39 F.R.D. 1 | D. Colo. | 1966
In this action which seeks refund of taxes paid, the United States has served notice to take the deposition of one George C. Haas, an expert witness who has been named by the plaintiff.
The plaintiff has objected to the taking of the deposition and has requested that the Court enter an appropriate protective
Involved herein is the question of appropi-iate valuation of certain corporate assets under the provisions of the Internal Revenue Code.
The Government maintains that it must take this deposition so as to prepare itself to cross-examine the expert at the trial. They wish to question him as to his method of valuation, his basic assumptions, and his analysis as well as the weight which he gives to facts in the case. Plaintiff’s position is that the witness has been employed by counsel and not by the plaintiff and from this argues that his testimony has an aspect of privilege. Plaintiff also argues that the deposition, involving as it does travel and time on the part of plaintiff’s counsel and time on the part of the witness, imposes an undue hardship. It is noteworthy that the deposition of Mr. Green, expert witness for the Government, has heretofore been taken by plaintiff without objection.
The question presented is more difficult than appeared at first and, indeed, the majority of the cases which have considered the subject have denied access, at least to the conclusions of an adverse expert witness.
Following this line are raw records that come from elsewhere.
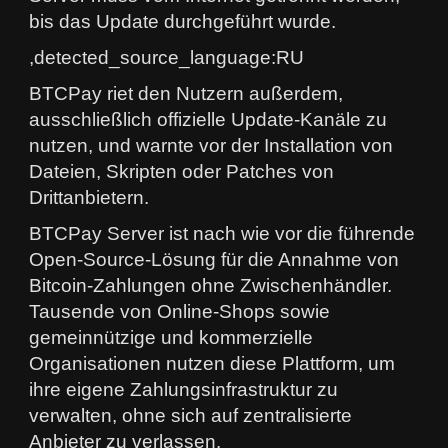
bis das Update durchgeführt wurde.
,detected_source_language:RU
BTCPay riet den Nutzern außerdem,
ausschließlich offizielle Update-Kanäle zu
nutzen, und warnte vor der Installation von
Dateien, Skripten oder Patches von
Drittanbietern.
BTCPay Server ist nach wie vor die führende
Open-Source-Lösung für die Annahme von
Bitcoin-Zahlungen ohne Zwischenhändler.
Tausende von Online-Shops sowie
gemeinnützige und kommerzielle
Organisationen nutzen diese Plattform, um
ihre eigene Zahlungsinfrastruktur zu
verwalten, ohne sich auf zentralisierte
Anbieter zu verlassen.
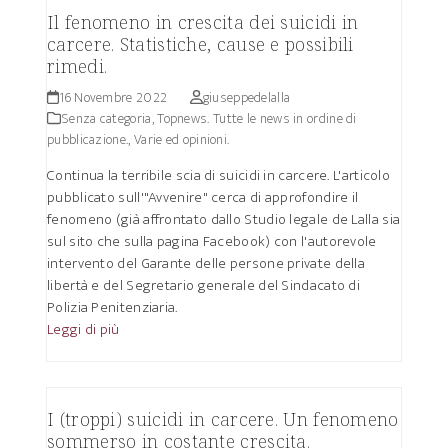
Il fenomeno in crescita dei suicidi in
carcere. Statistiche, cause e possibili
rimedi.
16 Novembre 2022
giuseppedelalla
Senza categoria
,
Topnews. Tutte le news in ordine di
pubblicazione.
,
Varie ed opinioni.
Continua la terribile scia di suicidi in carcere. L'articolo
pubblicato sull'"Avvenire" cerca di approfondire il
fenomeno (già affrontato dallo Studio legale de Lalla sia
sul sito che sulla pagina Facebook) con l'autorevole
intervento del Garante delle persone private della
libertà e del Segretario generale del Sindacato di
Polizia Penitenziaria.
Leggi di più
I (troppi) suicidi in carcere. Un fenomeno
sommerso in costante crescita.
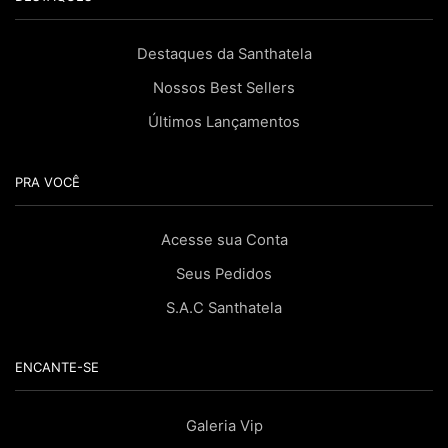
Destaques da Santhatela
Nossos Best Sellers
Últimos Lançamentos
PRA VOCÊ
Acesse sua Conta
Seus Pedidos
S.A.C Santhatela
ENCANTE-SE
Galeria Vip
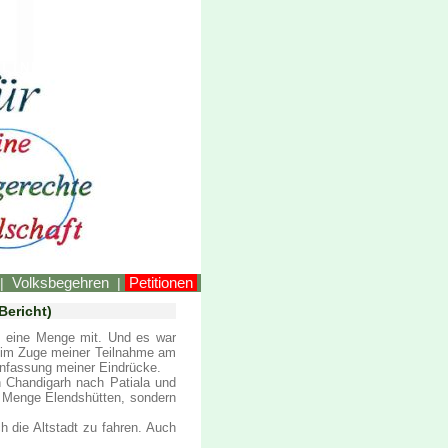
LINKEstmk
Volksbegehren
Petitionen
|
|
ericht)
ch eine Menge mit. Und es war
d- im Zuge meiner Teilnahme am
enfassung meiner Eindrücke.
n Chandigarh nach Patiala und
de Menge Elendshütten, sondern
h die Altstadt zu fahren. Auch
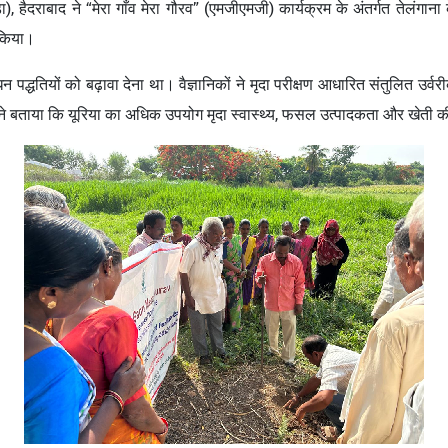
ा), हैदराबाद ने “मेरा गाँव मेरा गौरव” (एमजीएमजी) कार्यक्रम के अंतर्गत तेलंगाना
 किया।
न पद्धतियों को बढ़ावा देना था। वैज्ञानिकों ने मृदा परीक्षण आधारित संतुलित उर्
न्होंने बताया कि यूरिया का अधिक उपयोग मृदा स्वास्थ्य, फसल उत्पादकता और खेती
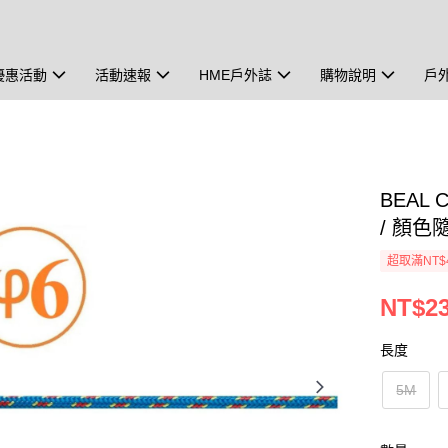
優惠活動
活動速報
HME戶外誌
購物說明
戶
BEAL 
/ 顏色
超取滿NT$
NT$23
長度
5M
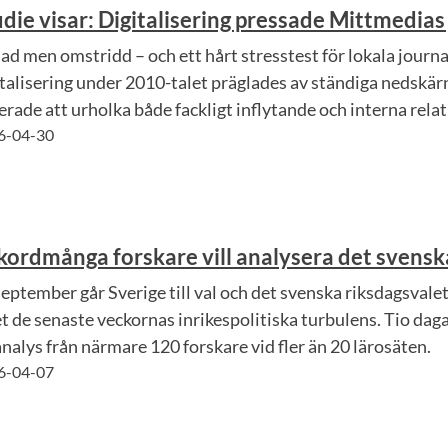
die visar: Digitalisering pressade Mittmedias
sad men omstridd – och ett hårt stresstest för lokala jour
italisering under 2010-talet präglades av ständiga nedskär
erade att urholka både fackligt inflytande och interna relat
6-04-30
kordmånga forskare vill analysera det svensk
september går Sverige till val och det svenska riksdagsvalet
t de senaste veckornas inrikespolitiska turbulens. Tio dagar
analys från närmare 120 forskare vid fler än 20 lärosäten.
6-04-07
Hoagland v. Tennessee Valley Authority, E.D.Tenn. 1963, 34 F.R.D. 458; Stovall v. Gulf and South American Steamship Company, S. D.Tex.1961, 30 F.R.D. 152. In Maginnis v. Westinghouse Electric Corp., E.D.La. 1962, 207 F.Supp. 739, the Court determined that the conclusions of the expert witness could not be discovered by interrogatories but that the relevant facts upon which the conclusions were based were subject to discovery. Both counsel rely on the article of Freidenthal, “Discovery and Use of an Adverse Party’s Expert Information,” 14 Stanford Law Review 455, and on the comments of Professor Moore, 4 Moore’s Federal Practice, ¶ 26.24. Both of these authorities recognize that each case must be examined on its own merits and must be determined in accordance with considerations of fairness. The interests of the deposing party in gaining information for trial is weighed against the hardship which the other party will suffer in terms of expense and prejudice to his case. It would, though, appear that the underlying factor which causes the courts to treat expert testimony somewhat differently from testimony of other witnesses is that the party has an investment in the witness. Somehow it is believed that he has bought and paid for the witness and that the other party should not share in his property. We cannot accept this “oath helper” approach to discovery. It is inconsistent with our basic assumption that the trial is a search for truth and not a tactical contest which goes to either the richest or to the most resourceful litigant. We do recognize that financial hardship could result in this instance as it can in any situation in which the deposition of an adverse witness is sought in some distant place and so, while we are of the opinion that the Government should be allowed to take the deposition in question and that the objection of the plaintiff should be overruled, we take notice of the fact that the matter will prove expensive and we reserve the question of assessment of costs until a later stage in the proceedings. At the present time both lawyers will pay their own expenses and claim for reimbursement can be made by the plaintiff at the conclusion of the trial. It is, therefore,
Ordered that defendant be allowed to take the deposition of George C. Haas in accordance with the purposes which are set forth in the defendant’s affidavit. Allocation of costs incurred by plaintiff in connection with this will be made at the conclusion of the trial.